Molecular characteristics of a coxsackievirus A12 strain in Zhejiang of China, 2019.

BACKGROUND

Enterovirus A (EV-A), such as enterovirus A71 (EV-A71), generally causes hand, foot, and mouth disease (HFMD). However, limited studies focused on uncommon enterovirus serotypes such as coxsackievirus A12 (CV-A12). This study aimed to provide evidence to determine the molecular characteristics of a CV-A12 strain isolated in Zhejiang province, China.

METHODS

In routine surveillance of HFMD, we identified a child case with CV-A12 infection in 2019 in Zhejiang province, China. Enterovirus was examined by using real-time reverse transcription-PCR (qRT-PCR). A partial VP1 sequence was amplified to determine the serotype, and then a full-length CV-A12 genome was sequenced. Nucleotide and amino acid similarity was calculated with those CV-A12 strains available in GenBank. Recombination was detected using RDP 4 and SimPlot.
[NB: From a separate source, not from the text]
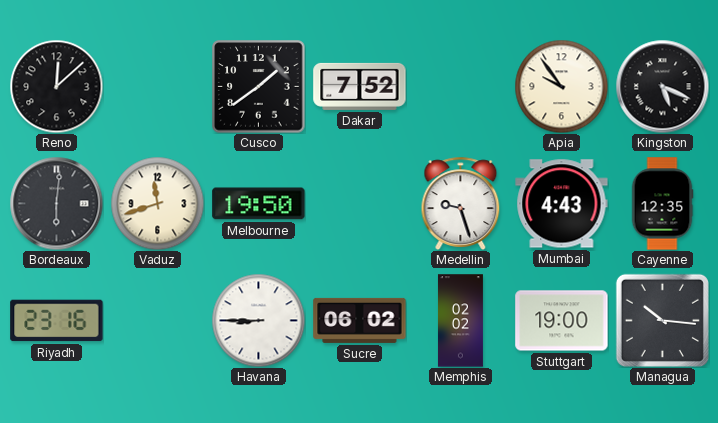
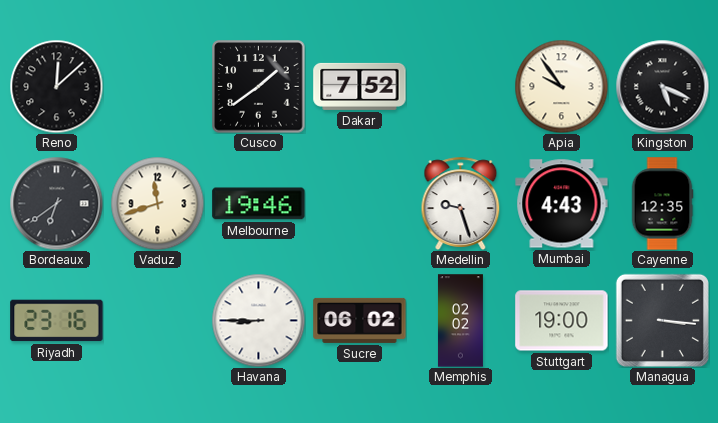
Bordeaux: 6:01 -> 6:39
Melbourne: 19:50 -> 19:46
Managua: 10:16 -> 3:16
Furthermore, phylogenetic analysis was conducted by using BEAST 1.10, and protein modeling was performed with I-TASSER webserver.

RESULTS

A full-length CV-A12 genome PJ201984 was isolated in a Chinese child with HFMD. The similarities with complete coding sequences of the CV-A12 strains in GenBank ranged between 79.3-100% (nucleotide) and 94.4-100% (amino acid), whereas it was 88.7-100.0% (nucleotide) and 97.2-100% (amino acid) when excluding the CV-A12 prototype strain Texas-12. In PJ201984, amino acid variations were more divergent in P2 and P3 regions than those in P1; the majority of those variations in VP1 (13/15) and VP4 (7/8) were similar to those documented in recently isolated CV-A12 strains in China. Furthermore, recombination was identified in P2 region, which involved a CV-A5 strain collected in China. Phylogenetic analysis revealed that PJ201984 clustered together with multiple CV-A12 strains isolated in China and the Netherlands during 2013-2018, as compared to another cluster consisting of CV-A12 strains in China and France during 2009-2015. Additionally, protein models of VP1 and VP4 in PJ201984 were well predicted to be similar to VP1 protein of EV-A71 and VP4 protein of coxsackievirus A21, respectively.

CONCLUSIONS

The full-length CV-A12 genome was characterized to have common recombination in P2 region and be phylogenetically related to those CV-A12 strains isolated in recent years, suggesting a continual spread in China. It warrants strengthening the routine surveillance for uncommon enterovirus serotypes, particularly on possible recombination and variation.